2025-04-14T23:27:12.069Z	E  5095  	eventmanager/event_manager_streamer.go:219	Event with ReportTimestamp 7493314215948661792, event_id CONTROLLER_SERVICE_FAILURE and obj type CLUSTER delayed by more than 128 seconds.
2025-04-14T23:27:12.170Z	E  5130  	eventmanager/event_manager_streamer.go:219	Event with ReportTimestamp 7493314344797716345, event_id CONTROLLER_SERVICE_FAILURE and obj type CLUSTER delayed by more than 128 seconds.
2025-04-14T23:27:12.170Z	E  5130  	eventmanager/event_manager_streamer.go:219	Event with ReportTimestamp 7493314387747578901, event_id CONTROLLER_SERVICE_FAILURE and obj type CLUSTER delayed by more than 128 seconds.

Environment

Affects Version(s):

30.1.x, 30.2.1–30.2.3, 31.1.1

Cause

This has been identified event manager can get into a deadlock and stop streaming events to alert manager which stops raising alerts and not recover.

Resolution

Please upgrade the system to the fix version.

Bug ID: AV-242168

Fix Version: 30.2.4, 31.1.2, 31.2.1

Workaround(s):

Change the knob "alert_manager_use_evms" from controller_properties to use Log Manager instead of Event Manager, then restart the avipythoncontroller service (systemctl restart avipythoncontroller) on Controller Leader Node.

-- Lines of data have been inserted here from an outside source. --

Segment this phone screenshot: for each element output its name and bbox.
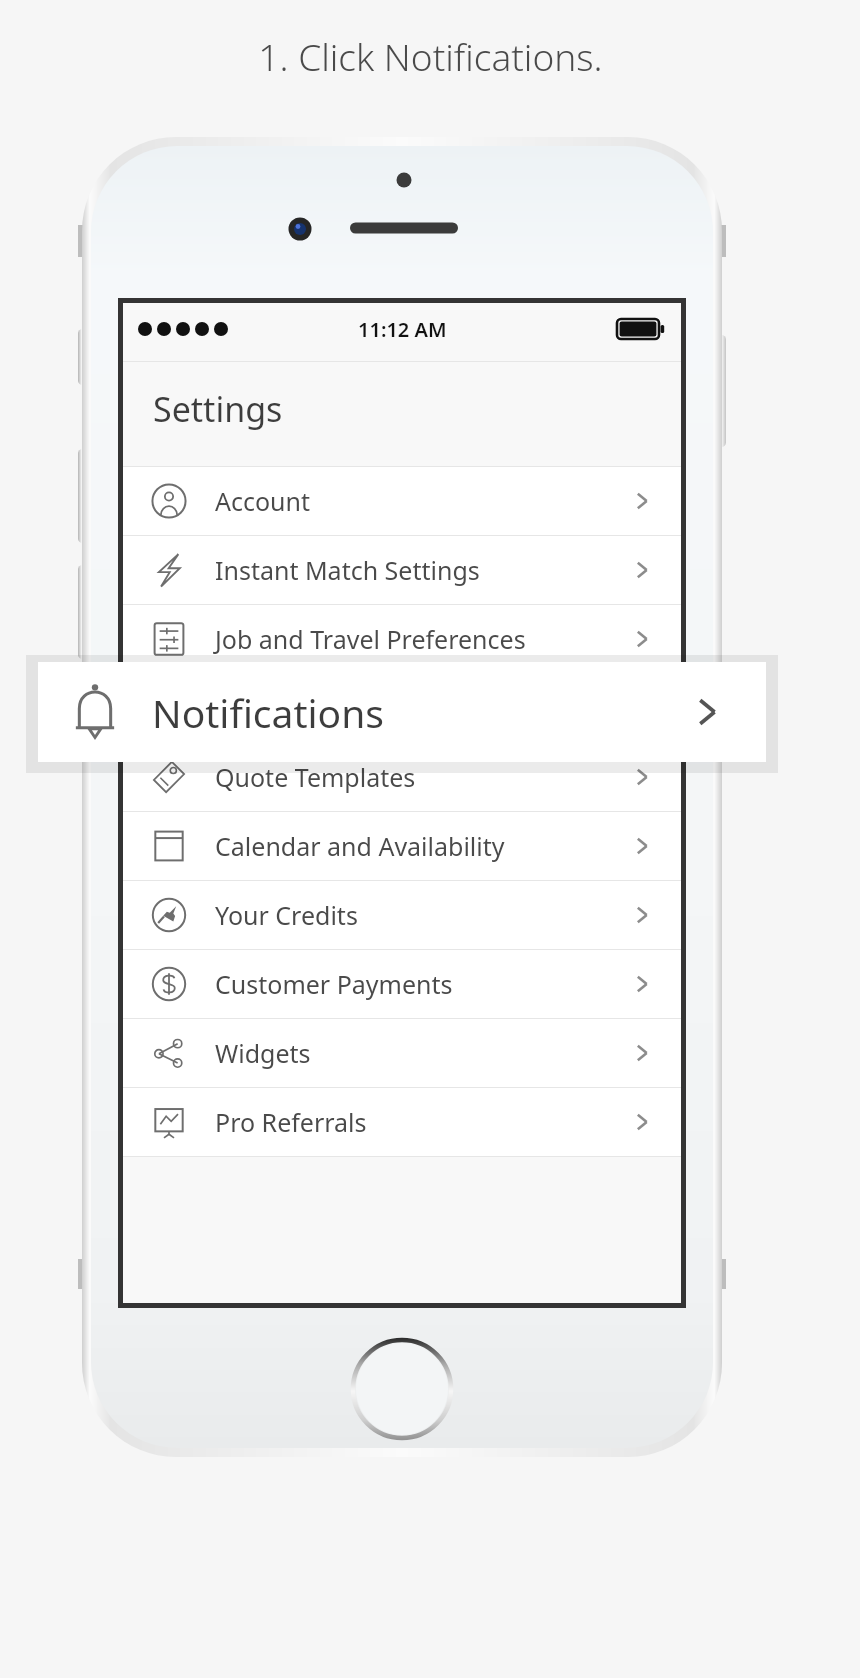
button[interactable]: Notifications: [38, 662, 766, 762]
staticText: Notifications: [215, 691, 364, 725]
staticText: Calendar and Availability: [215, 829, 505, 863]
button[interactable]: Quote Templates: [123, 743, 681, 811]
staticText: Widgets: [215, 1036, 311, 1070]
staticText: Settings: [153, 386, 283, 432]
staticText: Instant Match Settings: [215, 553, 480, 587]
staticText: Your Credits: [215, 898, 358, 932]
staticText: Job and Travel Preferences: [215, 622, 526, 656]
staticText: 11:12 AM: [358, 316, 447, 343]
button[interactable]: Notifications: [123, 674, 681, 742]
staticText: Customer Payments: [215, 967, 453, 1001]
button[interactable]: Calendar and Availability: [123, 812, 681, 880]
button[interactable]: Widgets: [123, 1019, 681, 1087]
button[interactable]: Instant Match Settings: [123, 536, 681, 604]
button[interactable]: Job and Travel Preferences: [123, 605, 681, 673]
staticText: Account: [215, 484, 311, 518]
button[interactable]: Account: [123, 467, 681, 535]
staticText: 1. Click Notifications.: [258, 31, 603, 81]
button[interactable]: Your Credits: [123, 881, 681, 949]
button[interactable]: Customer Payments: [123, 950, 681, 1018]
staticText: Quote Templates: [215, 760, 416, 794]
staticText: Notifications: [152, 686, 384, 739]
button[interactable]: Pro Referrals: [123, 1088, 681, 1156]
staticText: Pro Referrals: [215, 1105, 367, 1139]
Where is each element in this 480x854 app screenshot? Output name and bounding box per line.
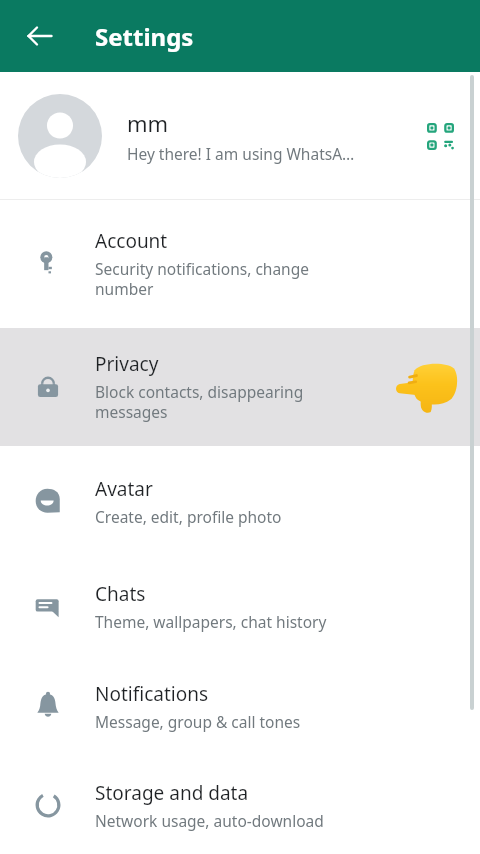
staticText: Message, group & call tones bbox=[95, 711, 301, 732]
staticText: Settings bbox=[95, 20, 194, 53]
staticText: mm bbox=[127, 108, 169, 138]
staticText: Account bbox=[95, 228, 168, 254]
button[interactable]: Notifications bbox=[0, 656, 480, 756]
button[interactable]: Privacy bbox=[0, 328, 480, 446]
staticText: Storage and data bbox=[95, 780, 249, 806]
staticText: Theme, wallpapers, chat history bbox=[95, 611, 327, 632]
staticText: Security notifications, change number bbox=[95, 258, 309, 300]
staticText: Hey there! I am using WhatsA… bbox=[127, 143, 355, 164]
button[interactable]: Chats bbox=[0, 556, 480, 656]
staticText: Create, edit, profile photo bbox=[95, 506, 282, 527]
staticText: Block contacts, disappearing messages bbox=[95, 381, 304, 423]
staticText: Chats bbox=[95, 581, 146, 607]
button[interactable]: Account bbox=[0, 200, 480, 328]
button[interactable]: QR code bbox=[418, 114, 462, 158]
button[interactable]: Storage and data bbox=[0, 756, 480, 854]
staticText: Notifications bbox=[95, 681, 209, 707]
button[interactable]: Avatar bbox=[0, 446, 480, 556]
staticText: Network usage, auto-download bbox=[95, 810, 324, 831]
button[interactable]: mm bbox=[0, 72, 480, 199]
button[interactable]: Back bbox=[16, 12, 64, 60]
staticText: Privacy bbox=[95, 351, 159, 377]
staticText: Avatar bbox=[95, 476, 153, 502]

ssh to the controller leader controller node with the admin user

Change the know - "alert_manager_use_evms" from controller_properties

[admin:]: > show controller properties | grep alert
| alert_manager_use_evms                     | True              |

[admin:]: > configure controller properties
[admin:]: controllerproperties> no alert_manager_use_evms
[admin:]: controllerproperties> save

[admin:]: > show controller properties | grep alert
| alert_manager_use_evms                     | False              |

Execute the following command to restart the service:
```
sudo systemctl restart avipythoncontroller.service
```

Note:

With Log Manager, event-based alerts may experience a slight delay of around 5–10 seconds under normal conditions. In rare scenarios, such as during cluster leader transitions, controller node reboots, or alert_manager service restarts, this delay could extend up to 90 seconds. In such instances, a few alerts may not be delivered.
This behavior Log Manager is expected and does not impact the system’s ability to process or log events; it only affects the immediacy of alert notifications.
The knob setting will persist, a node restart will not revert it to default.
The workaround functions correctly if alert configurations without AND conditions; otherwise, it may lead to alert_manager restarts.